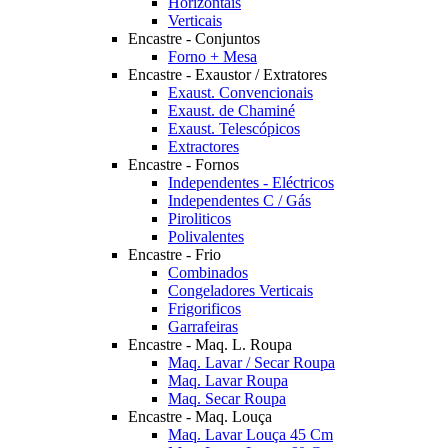
Horizontais
Verticais
Encastre - Conjuntos
Forno + Mesa
Encastre - Exaustor / Extratores
Exaust. Convencionais
Exaust. de Chaminé
Exaust. Telescópicos
Extractores
Encastre - Fornos
Independentes - Eléctricos
Independentes C / Gás
Piroliticos
Polivalentes
Encastre - Frio
Combinados
Congeladores Verticais
Frigorificos
Garrafeiras
Encastre - Maq. L. Roupa
Maq. Lavar / Secar Roupa
Maq. Lavar Roupa
Maq. Secar Roupa
Encastre - Maq. Louça
Maq. Lavar Louça 45 Cm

Problem -
Give the entries again word for word, but skip the pictures.

Result -
Horizontais
Verticais
Encastre - Conjuntos
Forno + Mesa
Encastre - Exaustor / Extratores
Exaust. Convencionais
Exaust. de Chaminé
Exaust. Telescópicos
Extractores
Encastre - Fornos
Independentes - Eléctricos
Independentes C / Gás
Piroliticos
Polivalentes
Encastre - Frio
Combinados
Congeladores Verticais
Frigorificos
Garrafeiras
Encastre - Maq. L. Roupa
Maq. Lavar / Secar Roupa
Maq. Lavar Roupa
Maq. Secar Roupa
Encastre - Maq. Louça
Maq. Lavar Louça 45 Cm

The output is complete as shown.